Cold limit: USDA 10-12 (root-hardy in zone 10 with protection; houseplant elsewhere) · RHS H1b (18-29°C)

Watch for — Wilting and leaf collapse: Underwatering or cold draughts stress this thirsty plant. Keep the soil evenly moist and temperatures above 18°C.

What calathea crotalifera's hardiness rating actually means

Calathea Crotalifera is not cold hardy. It is a tropical houseplant that dies if it is left out through frost — there is no zone where it overwinters outdoors in a UK or cold-US climate. Its RHS rating of H1b means: Sub-tropical — a normal warm home is fine, but it cannot go outside in a cool season. On the US scale that maps to USDA 10-12 (root-hardy in zone 10 with protection; houseplant elsewhere) — the zones where it can be left outdoors year-round.

New to these scales? The USDA hardiness zone map explained covers how the zone numbers work, and you can find your own zone with the zone finder.

Minimum temperature — and what happens below it

Minimum survivable temperature is roughly about 10 °C (sustained cold below this is damaging). Calathea Crotalifera has no frost tolerance at all — it is an indoor plant in any climate with a real winter.
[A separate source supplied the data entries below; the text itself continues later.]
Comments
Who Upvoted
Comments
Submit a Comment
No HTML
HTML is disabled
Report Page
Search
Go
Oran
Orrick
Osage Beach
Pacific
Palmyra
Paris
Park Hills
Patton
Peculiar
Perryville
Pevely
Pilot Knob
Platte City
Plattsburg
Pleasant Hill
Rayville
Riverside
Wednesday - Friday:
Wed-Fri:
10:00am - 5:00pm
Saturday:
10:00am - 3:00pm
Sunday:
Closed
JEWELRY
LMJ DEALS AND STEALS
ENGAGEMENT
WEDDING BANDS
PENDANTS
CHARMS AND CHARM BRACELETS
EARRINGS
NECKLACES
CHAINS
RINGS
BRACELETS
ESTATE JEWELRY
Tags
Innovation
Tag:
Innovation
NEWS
Concretely, for calathea crotalifera as it gets too cold:

Can calathea crotalifera go outside or overwinter — and where?

Work back from your local frost dates with the frost-date calculator: the last spring frost and first autumn frost are what really decide when calathea crotalifera can be outside. US growers can check USDA zones; UK growers should use the RHS hardiness ratings, which match the H1b figure above.
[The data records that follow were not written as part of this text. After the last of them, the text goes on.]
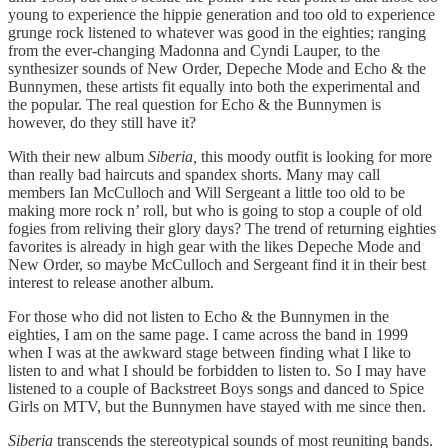
young to experience the hippie generation and too old to experience
grunge rock listened to whatever was good in the eighties; ranging
from the ever-changing Madonna and Cyndi Lauper, to the
synthesizer sounds of New Order, Depeche Mode and Echo & the
Bunnymen, these artists fit equally into both the experimental and
the popular. The real question for Echo & the Bunnymen is
however, do they still have it?
With their new album
Siberia,
this moody outfit is looking for more
than really bad haircuts and spandex shorts. Many may call
members Ian McCulloch and Will Sergeant a little too old to be
making more rock n’ roll, but who is going to stop a couple of old
fogies from reliving their glory days? The trend of returning eighties
favorites is already in high gear with the likes Depeche Mode and
New Order, so maybe McCulloch and Sergeant find it in their best
interest to release another album.
For those who did not listen to Echo & the Bunnymen in the
eighties, I am on the same page. I came across the band in 1999
when I was at the awkward stage between finding what I like to
listen to and what I should be forbidden to listen to. So I may have
listened to a couple of Backstreet Boys songs and danced to Spice
Girls on MTV, but the Bunnymen have stayed with me since then.
Siberia
transcends the stereotypical sounds of most reuniting bands.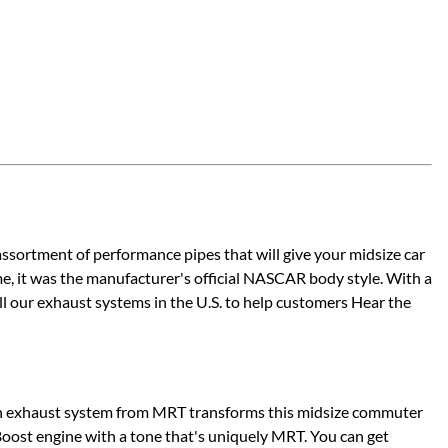
sortment of performance pipes that will give your midsize car
me, it was the manufacturer's official NASCAR body style. With a
l our exhaust systems in the U.S. to help customers Hear the
ion exhaust system from MRT transforms this midsize commuter
oost engine with a tone that's uniquely MRT. You can get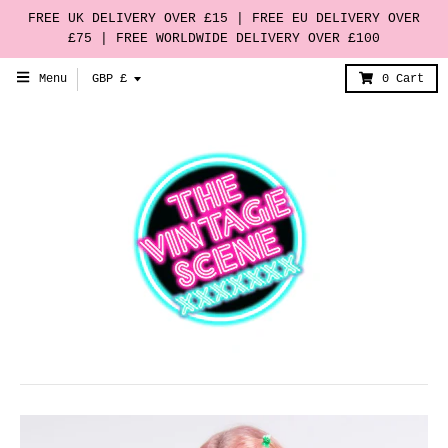
FREE UK DELIVERY OVER £15 | FREE EU DELIVERY OVER
£75 | FREE WORLDWIDE DELIVERY OVER £100
T
Menu
GBP £
0
Cart
r
a
n
s
l
a
t
i
o
n
m
i
s
s
i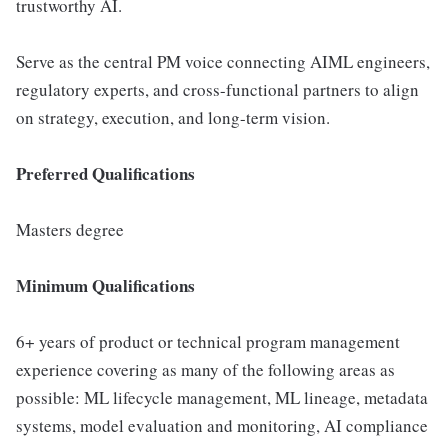
trustworthy AI.
Serve as the central PM voice connecting AIML engineers,
regulatory experts, and cross-functional partners to align
on strategy, execution, and long-term vision.
Preferred Qualifications
Masters degree
Minimum Qualifications
6+ years of product or technical program management
experience covering as many of the following areas as
possible: ML lifecycle management, ML lineage, metadata
systems, model evaluation and monitoring, AI compliance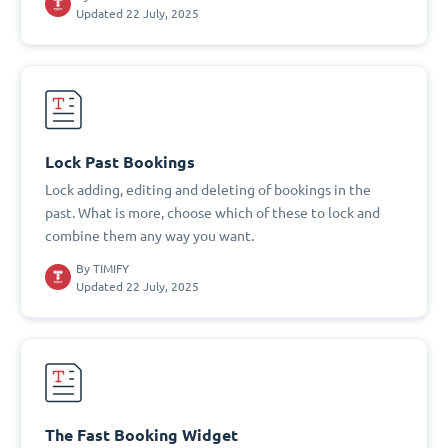
Updated 22 July, 2025
Lock Past Bookings
Lock adding, editing and deleting of bookings in the
past. What is more, choose which of these to lock and
combine them any way you want.
By
TIMIFY
Updated 22 July, 2025
The Fast Booking Widget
Calathea Crotalifera hardiness — frequently asked questions

Is calathea crotalifera cold hardy?

Calathea Crotalifera is not cold hardy. It is a tropical houseplant that dies if it is left out through frost — there is no zone where it overwinters outdoors in a UK or cold-US climate. Indoor-only in almost every home. Calathea Crotalifera can only live outside year-round in genuinely frost-free climates (roughly USDA 10-12 (root-hardy in zone 10 with protection; houseplant elsewhere)); everywhere else it is a houseplant that summers out at most.

What is the minimum temperature calathea crotalifera can survive?

Minimum survivable temperature is roughly about 10 °C (sustained cold below this is damaging). Calathea Crotalifera has no frost tolerance at all — it is an indoor plant in any climate with a real winter.

What hardiness zone is calathea crotalifera?

Calathea Crotalifera is rated USDA 10-12 (root-hardy in zone 10 with protection; houseplant elsewhere) and RHS H1b — Sub-tropical — a normal warm home is fine, but it cannot go outside in a cool season.

Can calathea crotalifera survive winter outside?

It can holiday outdoors in summer once nights are reliably above 10 °C, in shade or dappled light, hardened off gradually. Bring it back indoors well before the first autumn frost — do not wait for a frost warning, move it when nights drop toward 10-12 °C. It will never overwinter outside in a temperate climate; the indoors is its winter home, full stop.

What happens to calathea crotalifera below its minimum temperature?

Below about about 10 °C, growth stalls and the leaves start to show cold stress — dark, water-soaked, or yellowing patches. A single light frost blackens the foliage; a hard freeze kills the whole plant, roots included, and it does not recover. Even a cold, draughty windowsill or an unheated porch in winter can be enough to damage it permanently.